In the material below, find each line that contains the word "memory" and copy it.
::::::::
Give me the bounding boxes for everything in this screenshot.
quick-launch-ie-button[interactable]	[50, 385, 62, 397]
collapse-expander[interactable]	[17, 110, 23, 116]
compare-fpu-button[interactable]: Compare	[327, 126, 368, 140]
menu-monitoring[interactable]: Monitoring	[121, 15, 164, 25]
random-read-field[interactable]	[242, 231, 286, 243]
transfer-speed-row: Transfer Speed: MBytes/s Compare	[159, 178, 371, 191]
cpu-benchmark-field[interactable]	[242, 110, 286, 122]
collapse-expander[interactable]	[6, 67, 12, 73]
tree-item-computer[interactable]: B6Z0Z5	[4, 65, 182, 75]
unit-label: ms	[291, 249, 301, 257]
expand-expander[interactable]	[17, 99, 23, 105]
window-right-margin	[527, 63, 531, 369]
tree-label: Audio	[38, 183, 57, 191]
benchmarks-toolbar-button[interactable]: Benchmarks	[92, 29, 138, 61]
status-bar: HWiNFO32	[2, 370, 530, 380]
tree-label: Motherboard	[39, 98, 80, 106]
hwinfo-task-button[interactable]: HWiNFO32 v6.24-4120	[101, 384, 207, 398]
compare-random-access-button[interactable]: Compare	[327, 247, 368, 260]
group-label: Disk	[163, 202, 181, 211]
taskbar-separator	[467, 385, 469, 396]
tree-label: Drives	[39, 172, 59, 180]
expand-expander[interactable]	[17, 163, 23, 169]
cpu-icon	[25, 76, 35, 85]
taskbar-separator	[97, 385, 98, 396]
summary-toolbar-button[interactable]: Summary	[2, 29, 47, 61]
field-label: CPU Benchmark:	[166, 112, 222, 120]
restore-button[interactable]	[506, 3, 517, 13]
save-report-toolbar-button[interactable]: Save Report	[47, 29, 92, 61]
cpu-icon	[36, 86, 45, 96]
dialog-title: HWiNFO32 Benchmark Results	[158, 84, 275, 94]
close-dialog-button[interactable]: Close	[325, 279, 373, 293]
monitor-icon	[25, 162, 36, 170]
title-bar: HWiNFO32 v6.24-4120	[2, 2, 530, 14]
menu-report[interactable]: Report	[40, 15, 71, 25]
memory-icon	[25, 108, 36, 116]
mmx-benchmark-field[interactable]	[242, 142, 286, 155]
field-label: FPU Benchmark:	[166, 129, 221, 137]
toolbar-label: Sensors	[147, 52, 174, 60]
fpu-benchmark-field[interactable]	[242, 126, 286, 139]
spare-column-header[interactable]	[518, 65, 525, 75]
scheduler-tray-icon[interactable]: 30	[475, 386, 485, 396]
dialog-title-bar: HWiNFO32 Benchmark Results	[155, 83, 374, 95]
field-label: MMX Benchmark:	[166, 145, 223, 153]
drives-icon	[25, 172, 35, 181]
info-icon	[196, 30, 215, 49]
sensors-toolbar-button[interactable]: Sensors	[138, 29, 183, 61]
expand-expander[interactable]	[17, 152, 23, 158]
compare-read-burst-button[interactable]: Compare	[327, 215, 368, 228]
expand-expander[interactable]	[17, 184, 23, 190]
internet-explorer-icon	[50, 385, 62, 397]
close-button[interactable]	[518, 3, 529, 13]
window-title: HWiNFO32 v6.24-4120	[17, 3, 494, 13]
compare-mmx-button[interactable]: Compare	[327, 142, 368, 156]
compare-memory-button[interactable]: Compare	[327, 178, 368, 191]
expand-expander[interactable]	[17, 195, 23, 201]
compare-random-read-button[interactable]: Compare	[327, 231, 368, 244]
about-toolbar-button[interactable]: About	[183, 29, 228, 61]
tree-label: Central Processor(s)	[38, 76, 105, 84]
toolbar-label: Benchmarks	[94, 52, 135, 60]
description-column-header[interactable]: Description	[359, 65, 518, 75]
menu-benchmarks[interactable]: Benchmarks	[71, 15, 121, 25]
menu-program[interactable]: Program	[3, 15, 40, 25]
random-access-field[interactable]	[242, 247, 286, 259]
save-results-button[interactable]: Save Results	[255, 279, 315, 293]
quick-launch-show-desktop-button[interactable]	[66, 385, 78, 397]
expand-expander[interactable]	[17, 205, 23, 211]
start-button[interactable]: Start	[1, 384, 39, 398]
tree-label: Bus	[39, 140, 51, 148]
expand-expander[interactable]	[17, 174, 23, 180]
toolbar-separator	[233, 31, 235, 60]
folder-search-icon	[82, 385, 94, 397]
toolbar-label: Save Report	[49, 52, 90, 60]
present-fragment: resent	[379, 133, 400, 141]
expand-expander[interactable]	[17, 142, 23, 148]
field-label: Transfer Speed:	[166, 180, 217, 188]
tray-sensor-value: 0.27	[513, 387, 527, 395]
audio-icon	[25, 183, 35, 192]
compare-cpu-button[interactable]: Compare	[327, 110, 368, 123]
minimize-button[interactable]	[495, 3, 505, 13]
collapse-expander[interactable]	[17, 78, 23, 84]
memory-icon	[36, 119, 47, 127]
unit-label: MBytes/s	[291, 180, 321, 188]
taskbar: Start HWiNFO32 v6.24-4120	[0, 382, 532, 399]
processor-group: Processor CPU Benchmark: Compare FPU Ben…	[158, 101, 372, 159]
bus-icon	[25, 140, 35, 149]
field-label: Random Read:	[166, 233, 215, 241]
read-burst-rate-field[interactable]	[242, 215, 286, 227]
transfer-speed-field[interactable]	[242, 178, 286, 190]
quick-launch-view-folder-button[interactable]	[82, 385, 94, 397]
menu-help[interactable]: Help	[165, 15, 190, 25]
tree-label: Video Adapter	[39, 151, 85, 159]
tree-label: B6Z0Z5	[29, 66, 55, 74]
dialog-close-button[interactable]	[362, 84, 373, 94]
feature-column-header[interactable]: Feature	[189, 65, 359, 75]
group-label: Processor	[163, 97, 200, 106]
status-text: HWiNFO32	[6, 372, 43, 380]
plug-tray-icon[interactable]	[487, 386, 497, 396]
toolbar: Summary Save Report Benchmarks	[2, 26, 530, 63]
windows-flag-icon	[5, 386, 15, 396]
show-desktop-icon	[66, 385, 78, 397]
::::::::
- **ANSWER TO THIS EXERCISE**
memory-icon	[25, 108, 36, 116]
compare-memory-button[interactable]: Compare	[327, 178, 368, 191]
memory-icon	[36, 119, 47, 127]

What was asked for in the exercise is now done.